→ Exercise: Bring together every line in the data that includes "Umsatz".
*** Entries shown Section Begins ***
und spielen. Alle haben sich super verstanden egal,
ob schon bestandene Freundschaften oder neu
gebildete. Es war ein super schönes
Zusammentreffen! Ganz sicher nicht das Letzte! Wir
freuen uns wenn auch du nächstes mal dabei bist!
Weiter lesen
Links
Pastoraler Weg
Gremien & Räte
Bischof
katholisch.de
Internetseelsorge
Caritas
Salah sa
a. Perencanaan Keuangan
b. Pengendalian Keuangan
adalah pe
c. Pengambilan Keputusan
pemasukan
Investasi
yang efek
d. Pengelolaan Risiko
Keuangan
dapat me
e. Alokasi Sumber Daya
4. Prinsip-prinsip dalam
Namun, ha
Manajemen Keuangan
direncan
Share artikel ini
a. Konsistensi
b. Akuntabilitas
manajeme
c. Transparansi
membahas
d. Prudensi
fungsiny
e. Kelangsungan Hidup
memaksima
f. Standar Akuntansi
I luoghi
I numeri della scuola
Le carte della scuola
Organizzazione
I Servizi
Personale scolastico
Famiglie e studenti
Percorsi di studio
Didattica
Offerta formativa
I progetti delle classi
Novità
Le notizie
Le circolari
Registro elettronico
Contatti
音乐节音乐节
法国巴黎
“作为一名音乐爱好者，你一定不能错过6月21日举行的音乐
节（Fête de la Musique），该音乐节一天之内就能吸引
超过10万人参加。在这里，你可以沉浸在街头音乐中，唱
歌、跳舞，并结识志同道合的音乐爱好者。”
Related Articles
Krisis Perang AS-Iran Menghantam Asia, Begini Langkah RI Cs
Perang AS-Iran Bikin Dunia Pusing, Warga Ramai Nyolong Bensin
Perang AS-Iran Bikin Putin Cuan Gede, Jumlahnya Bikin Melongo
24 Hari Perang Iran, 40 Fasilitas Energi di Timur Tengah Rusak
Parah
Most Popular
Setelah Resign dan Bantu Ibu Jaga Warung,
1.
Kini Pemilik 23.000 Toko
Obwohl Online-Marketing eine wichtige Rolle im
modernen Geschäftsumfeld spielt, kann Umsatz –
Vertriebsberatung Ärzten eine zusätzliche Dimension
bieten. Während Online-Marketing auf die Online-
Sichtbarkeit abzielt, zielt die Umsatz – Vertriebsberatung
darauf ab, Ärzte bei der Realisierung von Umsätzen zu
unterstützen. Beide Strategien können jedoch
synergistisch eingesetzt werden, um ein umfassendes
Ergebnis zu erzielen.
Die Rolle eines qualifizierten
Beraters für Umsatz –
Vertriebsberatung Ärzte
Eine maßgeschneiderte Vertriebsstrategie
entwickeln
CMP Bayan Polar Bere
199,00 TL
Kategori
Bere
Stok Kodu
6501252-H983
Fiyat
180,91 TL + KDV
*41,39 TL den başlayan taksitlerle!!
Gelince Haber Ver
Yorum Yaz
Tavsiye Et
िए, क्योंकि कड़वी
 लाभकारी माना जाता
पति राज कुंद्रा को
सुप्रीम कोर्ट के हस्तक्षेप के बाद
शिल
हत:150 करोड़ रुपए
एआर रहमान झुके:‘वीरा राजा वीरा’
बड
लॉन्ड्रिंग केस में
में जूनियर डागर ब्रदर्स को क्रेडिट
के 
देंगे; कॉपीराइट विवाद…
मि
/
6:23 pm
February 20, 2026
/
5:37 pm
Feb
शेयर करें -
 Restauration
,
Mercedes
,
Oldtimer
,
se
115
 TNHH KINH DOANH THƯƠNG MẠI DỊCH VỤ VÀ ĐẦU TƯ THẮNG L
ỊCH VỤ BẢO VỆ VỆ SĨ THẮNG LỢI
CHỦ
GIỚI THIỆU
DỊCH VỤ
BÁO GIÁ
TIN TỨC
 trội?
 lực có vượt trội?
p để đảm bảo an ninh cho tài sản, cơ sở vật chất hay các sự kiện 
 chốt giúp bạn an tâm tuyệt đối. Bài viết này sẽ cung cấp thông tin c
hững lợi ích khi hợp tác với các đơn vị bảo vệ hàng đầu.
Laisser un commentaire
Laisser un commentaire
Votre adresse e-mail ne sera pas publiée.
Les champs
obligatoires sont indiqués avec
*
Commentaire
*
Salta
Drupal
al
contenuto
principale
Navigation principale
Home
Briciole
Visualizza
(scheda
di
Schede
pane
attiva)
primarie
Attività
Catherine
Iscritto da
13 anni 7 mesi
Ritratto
*** Entries shown Section Ends ***
→ Solution below:
modernen Geschäftsumfeld spielt, kann Umsatz –
Sichtbarkeit abzielt, zielt die Umsatz – Vertriebsberatung
Beraters für Umsatz –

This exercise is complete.